RM: To be honest, it’s only very recently that I’ve started reading translation theory or much theory at all. I’ve found it hard to find my way in critical work and kind of avoided it until now. But I’ve started working on a series of essays about translating poetry specifically, and it’s prompted me to read more than I had before. One person who’s been important to my thinking right now is Johannes Göransson, who is a poet and translator from Swedish. He has an incredible book called Transgressive Circulation, which is all about considering poetry a site of anxiety in the U.S. poetic landscape and the idea of the translation of poetry as a process that disrupts all of these precious ideas of ownership, authorship, and exclusivity. He is a major influence on me at the moment, and so is Joyelle McSweeney, who often collaborates with him. I also really love Kate Briggs and her book This Little Art.

AM: I really appreciate the idea of breaking with individual ownership. However, at the same time Ive tried to question it from a queer perspective. For example, me as a queer person, do I really want not to be acknowledged as an author or translator when historically queer authors and translators have been silenced or pushed aside? I think it’s a complex struggle.

RM: Yes, absolutely. I’ve been thinking about this a lot lately as someone who also identifies as queer. For me the idea of breaking with individual authorship is not so much about failing to acknowledge the translator but about opening up many other possibilities of engagement beyond the ways we’re taught to think about, you know, property and propriety and what is endorsed as the way to be, the way to create. It is important to change the way we see the canon as, like, this force of singular endorsement and maybe even consider translation as a role and as a dynamic that keeps changing all the time, something collaborative and even polyamorous.
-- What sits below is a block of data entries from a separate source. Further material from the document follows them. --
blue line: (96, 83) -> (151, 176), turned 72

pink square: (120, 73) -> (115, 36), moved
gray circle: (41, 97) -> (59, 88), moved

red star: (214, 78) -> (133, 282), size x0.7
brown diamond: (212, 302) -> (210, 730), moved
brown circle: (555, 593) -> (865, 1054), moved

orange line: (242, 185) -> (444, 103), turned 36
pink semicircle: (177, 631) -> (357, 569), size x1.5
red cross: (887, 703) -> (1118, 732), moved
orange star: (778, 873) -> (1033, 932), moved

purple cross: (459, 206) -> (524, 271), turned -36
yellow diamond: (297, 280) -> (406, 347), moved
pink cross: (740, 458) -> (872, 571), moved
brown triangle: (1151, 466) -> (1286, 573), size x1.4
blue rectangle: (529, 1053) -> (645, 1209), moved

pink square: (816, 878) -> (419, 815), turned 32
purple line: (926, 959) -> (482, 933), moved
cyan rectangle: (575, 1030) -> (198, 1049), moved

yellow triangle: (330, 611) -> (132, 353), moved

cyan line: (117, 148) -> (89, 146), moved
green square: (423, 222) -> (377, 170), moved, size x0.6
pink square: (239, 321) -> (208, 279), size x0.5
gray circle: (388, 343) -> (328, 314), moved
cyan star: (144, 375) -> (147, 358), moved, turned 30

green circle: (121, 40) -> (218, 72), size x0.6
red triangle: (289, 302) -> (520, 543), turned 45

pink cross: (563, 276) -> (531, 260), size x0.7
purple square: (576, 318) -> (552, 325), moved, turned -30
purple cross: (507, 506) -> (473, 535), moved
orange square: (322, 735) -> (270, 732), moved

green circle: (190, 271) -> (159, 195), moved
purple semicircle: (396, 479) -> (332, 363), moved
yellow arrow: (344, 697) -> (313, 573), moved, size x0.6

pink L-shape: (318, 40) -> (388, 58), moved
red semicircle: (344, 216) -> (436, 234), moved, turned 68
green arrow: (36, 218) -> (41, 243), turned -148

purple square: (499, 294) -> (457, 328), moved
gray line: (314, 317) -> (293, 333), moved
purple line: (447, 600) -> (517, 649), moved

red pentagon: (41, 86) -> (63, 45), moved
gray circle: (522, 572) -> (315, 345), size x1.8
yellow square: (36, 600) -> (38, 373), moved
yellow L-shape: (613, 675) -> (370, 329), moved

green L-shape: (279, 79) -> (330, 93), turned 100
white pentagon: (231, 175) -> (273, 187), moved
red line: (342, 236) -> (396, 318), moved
AM: Exactly, I like that metaphor, because, really to consider the existence of a book as only related to a single author is not true. A book always results from the collaboration of many people. There are authors and translators, of course, but also editors, printers, people who made the paper, designers.

RM: Yes, and translation also makes that multiplicity visible in a way that contrasts with the idea that translation should be invisible.

Robin Myers is a Mexico City-based poet and translator of both poetry and prose. Her latest translations include Copy by Dolores Dorantes (Wave Books), The Dream of Every Cell by Maricela Guerrero (Cardboard House Press), and The Book of Explanations by Tedi López Mills (Deep Vellum Publishing). She is currently working on a book of essays about translating poetry.

Alan Mendoza Sosa holds a BA degree in Comparative Literature in English and Spanish from Brown University, and an MPhil in Latin American Cultural Studies and Comparative Literature from The University of Cambridge. He is an incoming student at Yale University’s PhD in Spanish and Portuguese. He is interested in eighteenth century Hispanic Culture, the Latin American Avant-Gardes, Postcolonial Theory, Queer Studies, and Contemporary Hispanic Literature.